Make maple syrup coating: in a small saucepan, stir together maple syrup, vegetable oil, sugar, and salt. Cook, uncovered, over medium-high heat, stirring constantly with a wooden spoon, until the mixture boils and slightly thickens, 3-4 minutes. Immediately remove from heat. Pour quickly over the popcorn and stir vigorously until the coating is evenly distributed over it. If desired, add a little more salt to taste; stir well to incorporate.
Yield: depends on type of popcorn used (I'll explain below in my notes)
Notes: Baggett's directions are different - she instructs one to pop corn in a pot, put the popped corn in a bowl, wipe out the pot the corn was popped in, make the coating in the pot, and stir the popcorn back into the cooked coating. Then it all goes back into the serving bowl.
To me, it seemed easier to leave the popped corn in the serving bowl and then pour and mix the coating in the bowl. It saves a step too. And since it's such a small amount of coating, I felt it'd cook up better in a small saucepan rather than the large pan the corn would have been popped in. I'd worry that the coating would be more likely to burn in a large pan in the amount of time Baggett specifies it should be cooked.
A tip: lightly grease the serving bowl and saucepan (I use cooking oil spray) before use for easier clean-up later.
And as for that yield - Baggett's recipe called for starting with 3/4 cup popcorn kernels, and the yield is listed as a "scant 1 1/2 quarts kettle corn". So I dutifully used that amount of popcorn kernels - and ended up with a huge amount of popcorn, at least twice that supposed 1 1/2 quarts! Needless to say, I had to double the amount of coating. Fortunately, our daughter had a friend over, so she helped us eat all that maple kettle corn.

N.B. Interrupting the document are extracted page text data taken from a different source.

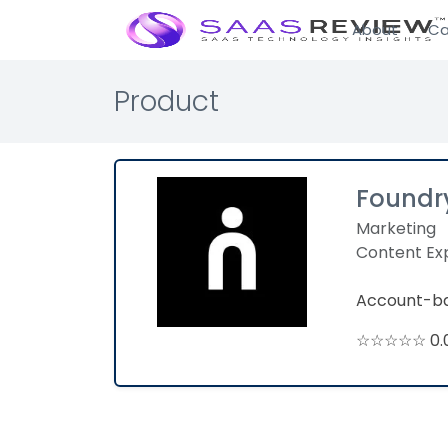
About
Ca
Product
Foundr
Marketing
Content Ex
Account-ba
☆☆☆☆☆ 0.0 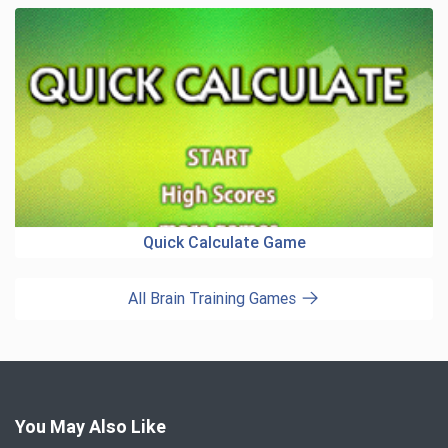
Quick Calculate Game
All Brain Training Games
You May Also Like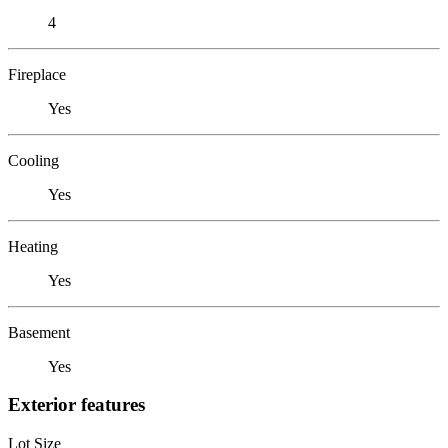
4
Fireplace
Yes
Cooling
Yes
Heating
Yes
Basement
Yes
Exterior features
Lot Size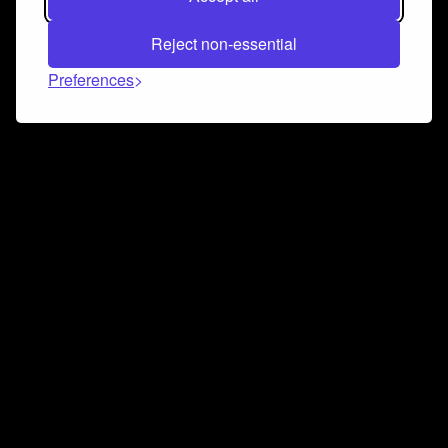
Reject non-essential
Preferences
Connect and collaborate
Join us on our Discord chat to instantly connect with
Airbit and our amazing community
Join Discord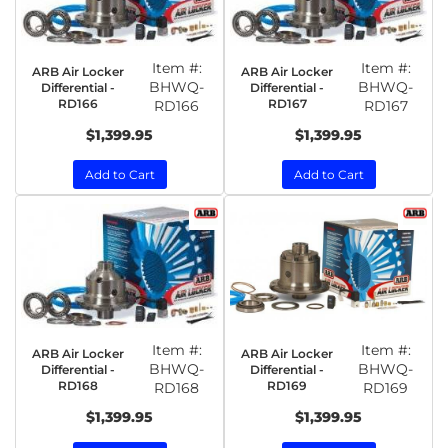
Item #:
Item #:
ARB Air Locker
ARB Air Locker
BHWQ-
BHWQ-
Differential -
Differential -
RD166
RD167
RD166
RD167
$1,399.95
$1,399.95
Add to Cart
Add to Cart
Item #:
Item #:
ARB Air Locker
ARB Air Locker
BHWQ-
BHWQ-
Differential -
Differential -
RD168
RD169
RD168
RD169
$1,399.95
$1,399.95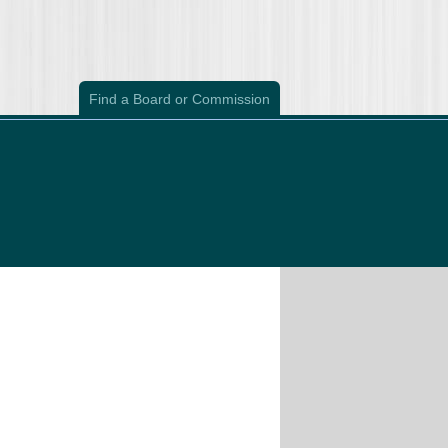
Find a Board or Commission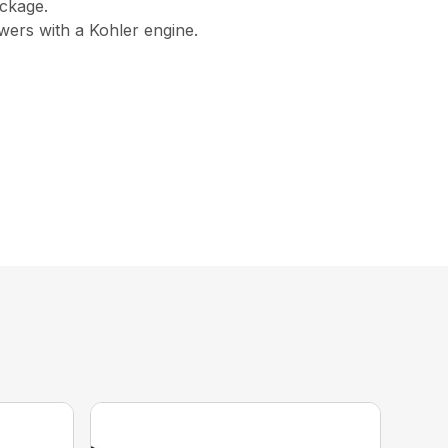
ckage.
ers with a Kohler engine.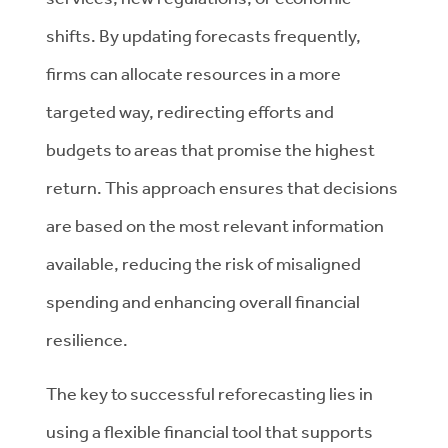
shifts. By updating forecasts frequently,
firms can allocate resources in a more
targeted way, redirecting efforts and
budgets to areas that promise the highest
return. This approach ensures that decisions
are based on the most relevant information
available, reducing the risk of misaligned
spending and enhancing overall financial
resilience.
The key to successful reforecasting lies in
using a flexible financial tool that supports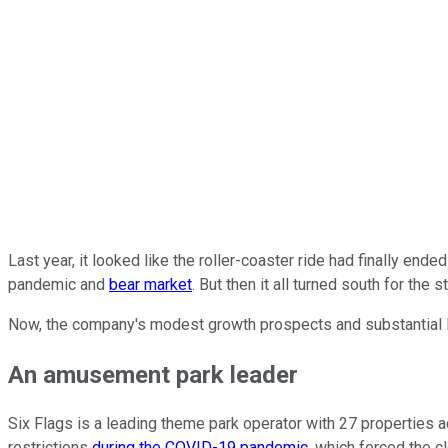
Last year, it looked like the roller-coaster ride had finally ende
pandemic and
bear market
. But then it all turned south for the
Now, the company's modest growth prospects and substantial l
An amusement park leader
Six Flags is a leading theme park operator with 27 properties 
restrictions
during the COVID-19 pandemic
, which forced the c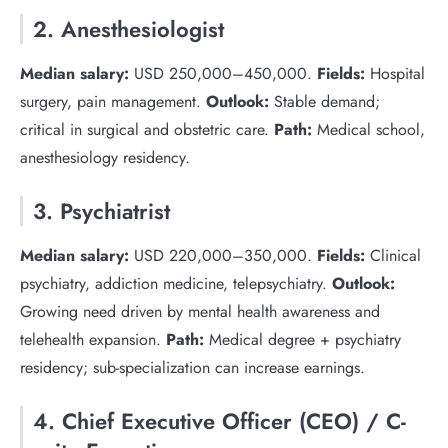
2. Anesthesiologist
Median salary:
USD 250,000–450,000.
Fields:
Hospital
surgery, pain management.
Outlook:
Stable demand;
critical in surgical and obstetric care.
Path:
Medical school,
anesthesiology residency.
3. Psychiatrist
Median salary:
USD 220,000–350,000.
Fields:
Clinical
psychiatry, addiction medicine, telepsychiatry.
Outlook:
Growing need driven by mental health awareness and
telehealth expansion.
Path:
Medical degree + psychiatry
residency; sub-specialization can increase earnings.
4. Chief Executive Officer (CEO) / C-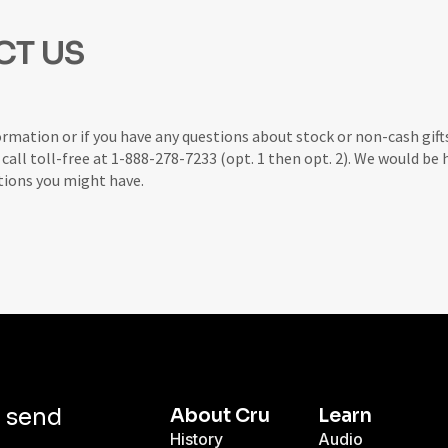
CT US
ormation or if you have any questions about stock or non-cash gift
r call toll-free at 1-888-278-7233 (opt. 1 then opt. 2). We would be
tions you might have.
d send
About Cru
Learn
History
Audio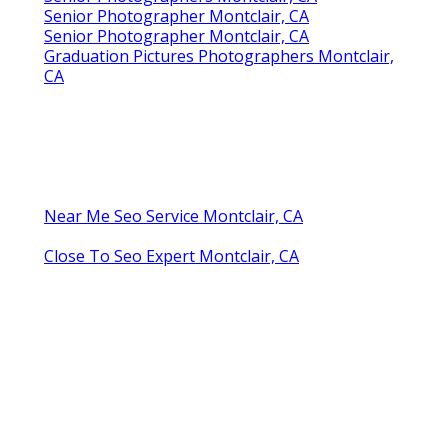
Senior Photographer Montclair, CA
Senior Photographer Montclair, CA
Graduation Pictures Photographers Montclair,
CA
Near Me Seo Service Montclair, CA
Close To Seo Expert Montclair, CA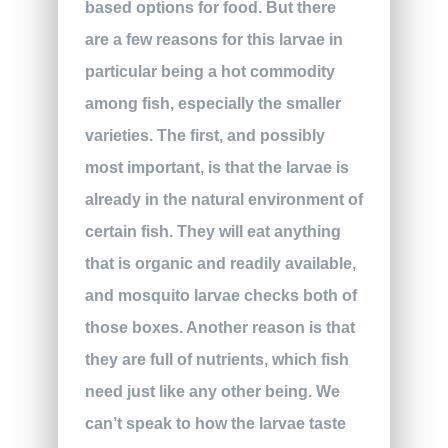
based options for food. But there
are a few reasons for this larvae in
particular being a hot commodity
among fish, especially the smaller
varieties. The first, and possibly
most important, is that the larvae is
already in the natural environment of
certain fish. They will eat anything
that is organic and readily available,
and mosquito larvae checks both of
those boxes. Another reason is that
they are full of nutrients, which fish
need just like any other being. We
can’t speak to how the larvae taste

The brand of popcorn kernels I used is Trader Joe's Organic. Perhaps Baggett's popcorn kernels popped up smaller?
Baggett advises at the end of the recipe: "Homemade kettle corn is best when very fresh, as it loses its crispness after a few hours. But fortunately, Baggett's comment at the beginning of the recipe holds true: "It's tempting enough that nobody can stop eating until the bowl is empty".
I have to agree with that comment, since we ate up that ultra-big bowl of it soon after it was made. I made a second batch tonight, using the single recipe of coating and 1/2 cup of popcorn kernels. It was fine:
The coating is light in color and amount, so it doesn't show up well in the photo, but you can certainly taste it: slightly salty, slightly sweet, just a tiny bit oily. Very easy and quick to make, and inexpensive, especially if popcorn kernels are used. I don't know how "healthy" this kettle corn really is, but the amount of sweeteners, vegetable oil and salt seems modest for the amount of popcorn made.
And it tastes WAY better than that greasy, salty stuff I used to eat as a kid!